(Transcribed page contents)

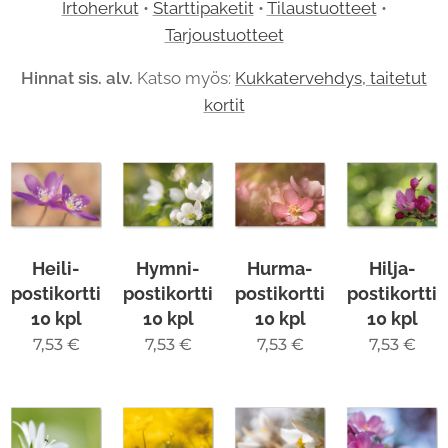
Irtoherkut
•
Starttipaketit
•
Tilaustuotteet
•
Tarjoustuotteet
Hinnat sis. alv.
Katso myös:
Kukkatervehdys, taitetut
kortit
Heili-
Hymni-
Hurma-
Hilja-
postikortti
postikortti
postikortti
postikortti
10 kpl
10 kpl
10 kpl
10 kpl
7,53
€
7,53
€
7,53
€
7,53
€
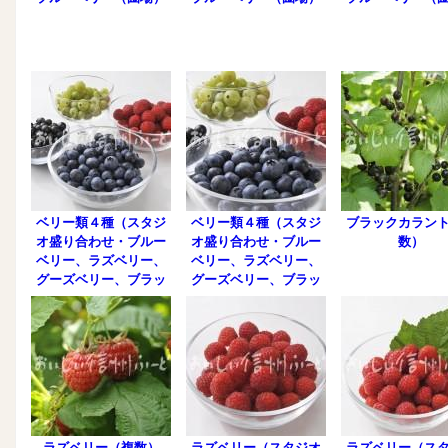
ベリー類４種（スタジ
ベリー類４種（スタジ
ブラックカラン
オ盛り合わせ・ブルー
オ盛り合わせ・ブルー
数）
ベリー、ラズベリー、
ベリー、ラズベリー、
グーズベリー、ブラッ
グーズベリー、ブラッ
クカラント）
クカラント）
ラズベリー（複数）
ラズベリー（スタジオ
ラズベリー（ス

WHAT TO DO: Copy out the entries verbatim, but skip every picture.

WRITTEN SOLUTION:
Irtoherkut
•
Starttipaketit
•
Tilaustuotteet
•
Tarjoustuotteet
Hinnat sis. alv.
Katso myös:
Kukkatervehdys, taitetut
kortit
Heili-
Hymni-
Hurma-
Hilja-
postikortti
postikortti
postikortti
postikortti
10 kpl
10 kpl
10 kpl
10 kpl
7,53
€
7,53
€
7,53
€
7,53
€
ベリー類４種（スタジ
ベリー類４種（スタジ
ブラックカラン
オ盛り合わせ・ブルー
オ盛り合わせ・ブルー
数）
ベリー、ラズベリー、
ベリー、ラズベリー、
グーズベリー、ブラッ
グーズベリー、ブラッ
クカラント）
クカラント）
ラズベリー（複数）
ラズベリー（スタジオ
ラズベリー（ス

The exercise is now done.